Guyana Wants to Revive the Failed Fiber Project

Guyana Government wishes to bring back its failed fiber optic project. The telecommunications minister says a fund of $200M has been allotted to support the fiber optic project from the Government. The minister said that even though the deployment is currently stopped, efforts are on the way to revive the failed project of Guyana’s previous ruling PPP (People’s Progressive Party).

The minister added that two independent studies on the fiber optic project were commissioned by the new Government. The first study was a forensic audit that focused mainly on the financial operations and functioning of the eGovernance unit over the period January 1, 2012 to May and was done by Ram and McRae Chartered Accountants. The second audit was done on the Georgetown to Lethem fiber optic cable project which was done by a team of telecommunications specialists.

The audit reports were submitted to the Government for acceptance and approval by the audit firms on May 6, 2016 but it has not yet been accepted as final. The minister said the decision is yet to be taken on the fate of Georgetown to Lethem fiber optic project. She said that the Project is still under review. The Guyana Government wants to ensure transparency in every sphere of activities including the procurement and administration of the fiber optic project.
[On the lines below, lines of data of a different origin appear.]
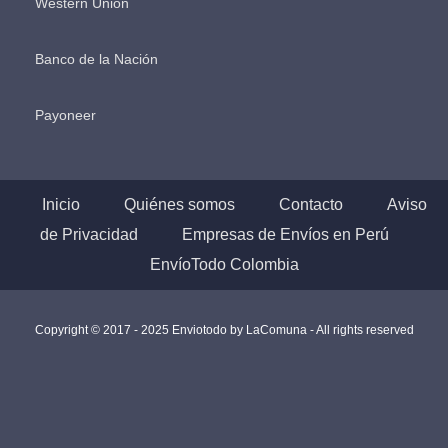
Western Union
Banco de la Nación
Payoneer
Inicio
Quiénes somos
Contacto
Aviso
de Privacidad
Empresas de Envíos en Perú
EnvíoTodo Colombia
Copyright © 2017 - 2025 Enviotodo by
LaComuna
- All rights reserved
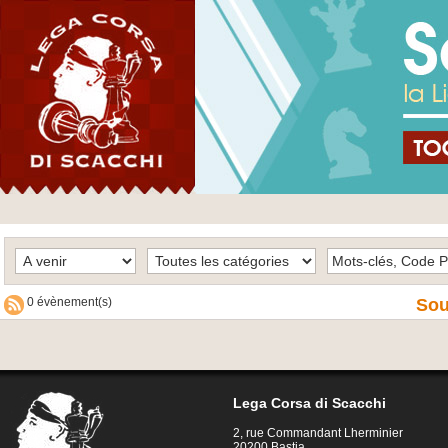
0 évènement(s)
Sou
Lega Corsa di Scacchi
2, rue Commandant Lherminier
20200 Bastia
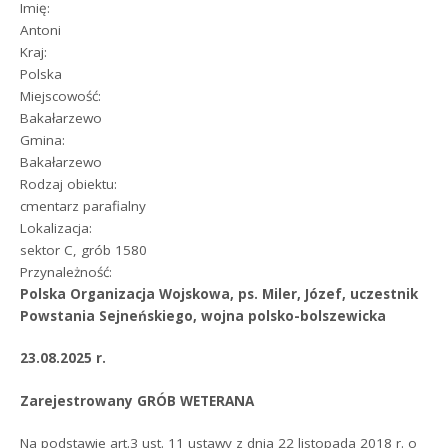
Imię:
Antoni
Kraj:
Polska
Miejscowość:
Bakałarzewo
Gmina:
Bakałarzewo
Rodzaj obiektu:
cmentarz parafialny
Lokalizacja:
sektor C, grób 1580
Przynależność:
Polska Organizacja Wojskowa, ps. Miler, Józef, uczestnik
Powstania Sejneńskiego, wojna polsko-bolszewicka
23.08.2025 r.
Zarejestrowany GRÓB WETERANA
Na podstawie art.3 ust. 11 ustawy z dnia 22 listopada 2018 r. o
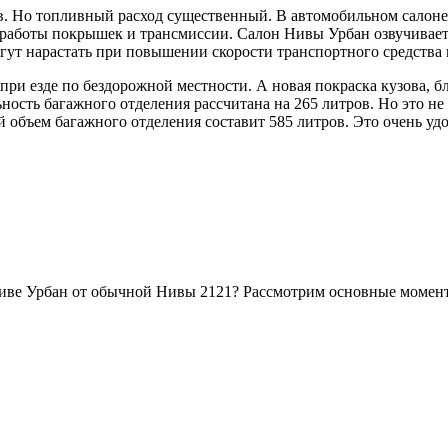
в. Но топливный расход существенный. В автомобильном салоне в
 работы покрышек и трансмиссии. Салон Нивы Урбан озвучивает
ут нарастать при повышении скорости транспортного средства п
и езде по бездорожной местности. А новая покраска кузова, бл
ость багажного отделения рассчитана на 265 литров. Но это н
 объем багажного отделения составит 585 литров. Это очень у
Ниве Урбан от обычной Нивы 2121? Рассмотрим основные момен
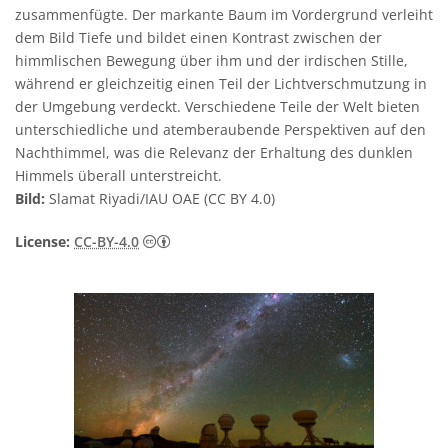
zusammenfügte. Der markante Baum im Vordergrund verleiht
dem Bild Tiefe und bildet einen Kontrast zwischen der
himmlischen Bewegung über ihm und der irdischen Stille,
während er gleichzeitig einen Teil der Lichtverschmutzung in
der Umgebung verdeckt. Verschiedene Teile der Welt bieten
unterschiedliche und atemberaubende Perspektiven auf den
Nachthimmel, was die Relevanz der Erhaltung des dunklen
Himmels überall unterstreicht.
Bild:
Slamat Riyadi/IAU OAE (CC BY 4.0)
Creative Commons Namensnennung 4.0 In
License:
CC-BY-4.0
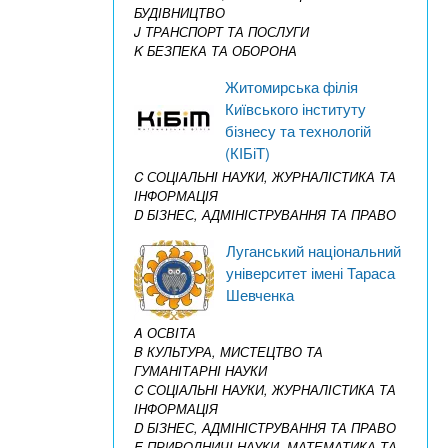
БУДІВНИЦТВО
J ТРАНСПОРТ ТА ПОСЛУГИ
K БЕЗПЕКА ТА ОБОРОНА
Житомирська філія
Київського інституту
бізнесу та технологій
(КІБіТ)
C СОЦІАЛЬНІ НАУКИ, ЖУРНАЛІСТИКА ТА
ІНФОРМАЦІЯ
D БІЗНЕС, АДМІНІСТРУВАННЯ ТА ПРАВО
Луганський національний
університет імені Тараса
Шевченка
A ОСВІТА
B КУЛЬТУРА, МИСТЕЦТВО ТА
ГУМАНІТАРНІ НАУКИ
C СОЦІАЛЬНІ НАУКИ, ЖУРНАЛІСТИКА ТА
ІНФОРМАЦІЯ
D БІЗНЕС, АДМІНІСТРУВАННЯ ТА ПРАВО
E ПРИРОДНИЧІ НАУКИ, МАТЕМАТИКА ТА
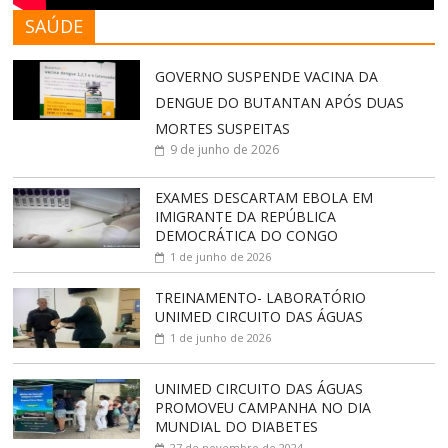
SAÚDE
GOVERNO SUSPENDE VACINA DA
DENGUE DO BUTANTAN APÓS DUAS
MORTES SUSPEITAS
9 de junho de 2026
EXAMES DESCARTAM EBOLA EM
IMIGRANTE DA REPÚBLICA
DEMOCRÁTICA DO CONGO
1 de junho de 2026
TREINAMENTO- LABORATÓRIO
UNIMED CIRCUITO DAS ÁGUAS
1 de junho de 2026
UNIMED CIRCUITO DAS ÁGUAS
PROMOVEU CAMPANHA NO DIA
MUNDIAL DO DIABETES
27 de novembro de 2024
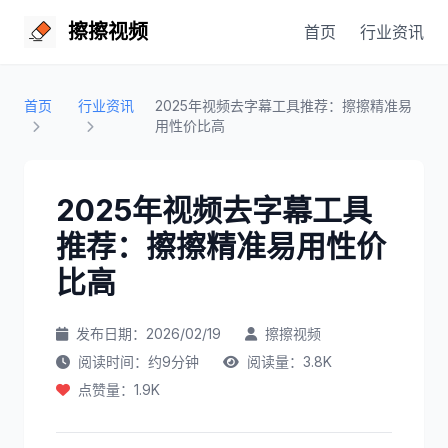
擦擦视频
首页
行业资讯
首页
行业资讯
2025年视频去字幕工具推荐：擦擦精准易
用性价比高
2025年视频去字幕工具
推荐：擦擦精准易用性价
比高
发布日期：2026/02/19
擦擦视频
阅读时间：约9分钟
阅读量：3.8K
点赞量：1.9K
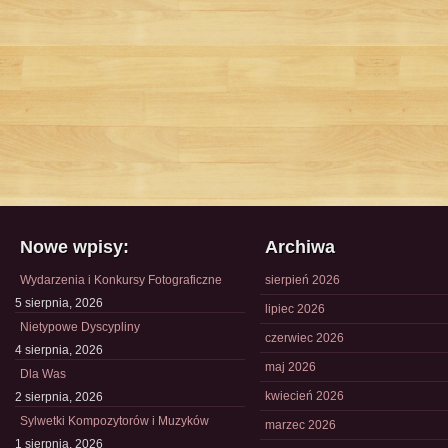
Nowe wpisy:
Archiwa
Wydarzenia i Konkursy Fotograficzne
sierpień 2026
5 sierpnia, 2026
lipiec 2026
Nietypowe Dyscypliny
czerwiec 2026
4 sierpnia, 2026
maj 2026
Dla Was
kwiecień 2026
2 sierpnia, 2026
Sylwetki Kompozytorów i Muzyków
marzec 2026
1 sierpnia, 2026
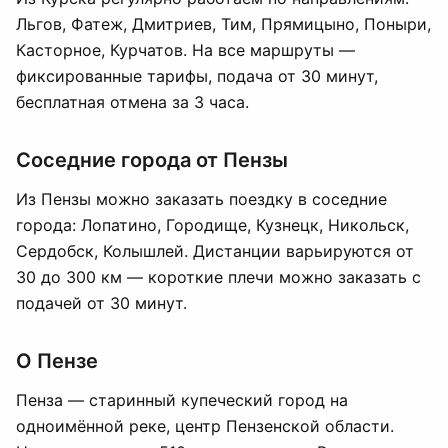
Льгов, Фатеж, Дмитриев, Тим, Прямицыно, Поныри,
Касторное, Курчатов. На все маршруты —
фиксированные тарифы, подача от 30 минут,
бесплатная отмена за 3 часа.
Соседние города от Пензы
Из Пензы можно заказать поездку в соседние
города: Лопатино, Городище, Кузнецк, Никольск,
Сердобск, Колышлей. Дистанции варьируются от
30 до 300 км — короткие плечи можно заказать с
подачей от 30 минут.
О Пензе
Пенза — старинный купеческий город на
одноимённой реке, центр Пензенской области.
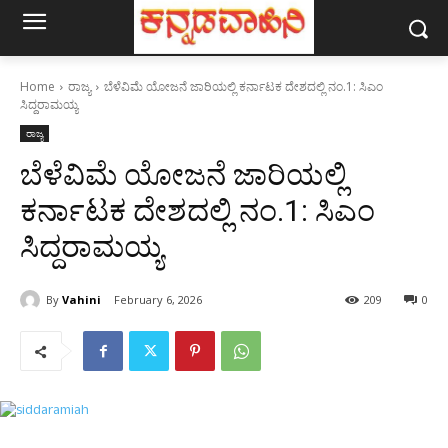
Home
ರಾಜ್ಯ
ಬೆಳೆವಿಮೆ ಯೋಜನೆ ಜಾರಿಯಲ್ಲಿ ಕರ್ನಾಟಕ ದೇಶದಲ್ಲಿ ನಂ.1: ಸಿಎಂ
ಸಿದ್ದರಾಮಯ್ಯ
ರಾಜ್ಯ
ಬೆಳೆವಿಮೆ ಯೋಜನೆ ಜಾರಿಯಲ್ಲಿ
ಕರ್ನಾಟಕ ದೇಶದಲ್ಲಿ ನಂ.1: ಸಿಎಂ
ಸಿದ್ದರಾಮಯ್ಯ
By
Vahini
February 6, 2026
209
0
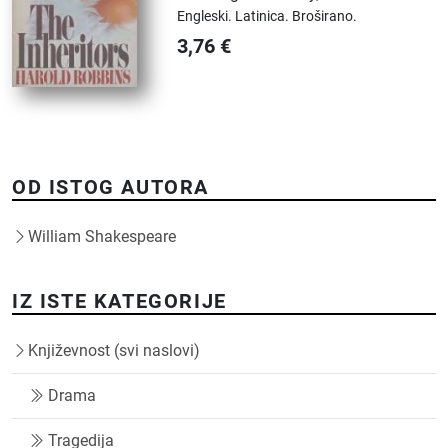
Engleski.
Latinica.
Broširano.
3,76
€
OD ISTOG AUTORA
William Shakespeare
IZ ISTE KATEGORIJE
Književnost (svi naslovi)
Drama
Tragedija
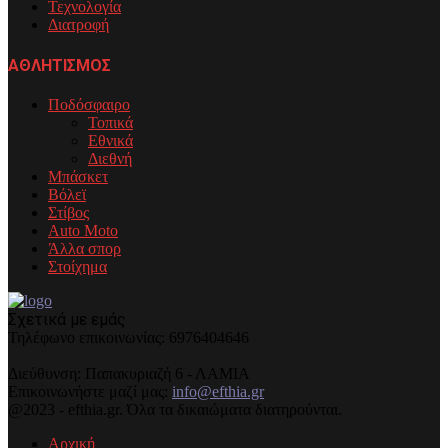
Τεχνολογία
Διατροφή
ΑΘΛΗΤΙΣΜΟΣ
Ποδόσφαιρο
Τοπικά
Εθνικά
Διεθνή
Μπάσκετ
Βόλεϊ
Στίβος
Auto Moto
Άλλα σπορ
Στοίχημα
Σχετικά με εμάς
Τηλέφωνo επικοινωνίας: 6976404646
Διεύθυνση: Παπακυριαζή 6 - ΛΑΜΙΑ
Επικοινωνήστε μαζί μας:
info@efthia.gr
@2023 - efthia.gr. Όλα τα δικαιώματα διατηρούνται.
Αρχική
Almost around two years back, there were reports that Guyana’s e-government project has ‘collapsed’ due to the number of technical problems encountered in installing the fiber optic network. The project, which encompasses an overland fiber link to Brazil, a 4G Long Term Evolution (LTE) network for last mile access and fiber optic backbone network linking the towers, was launched in 2011. The project encountered numerous logistical and technical difficulties mainly due to lack of proper administration. The project has been dropped in between in limbo.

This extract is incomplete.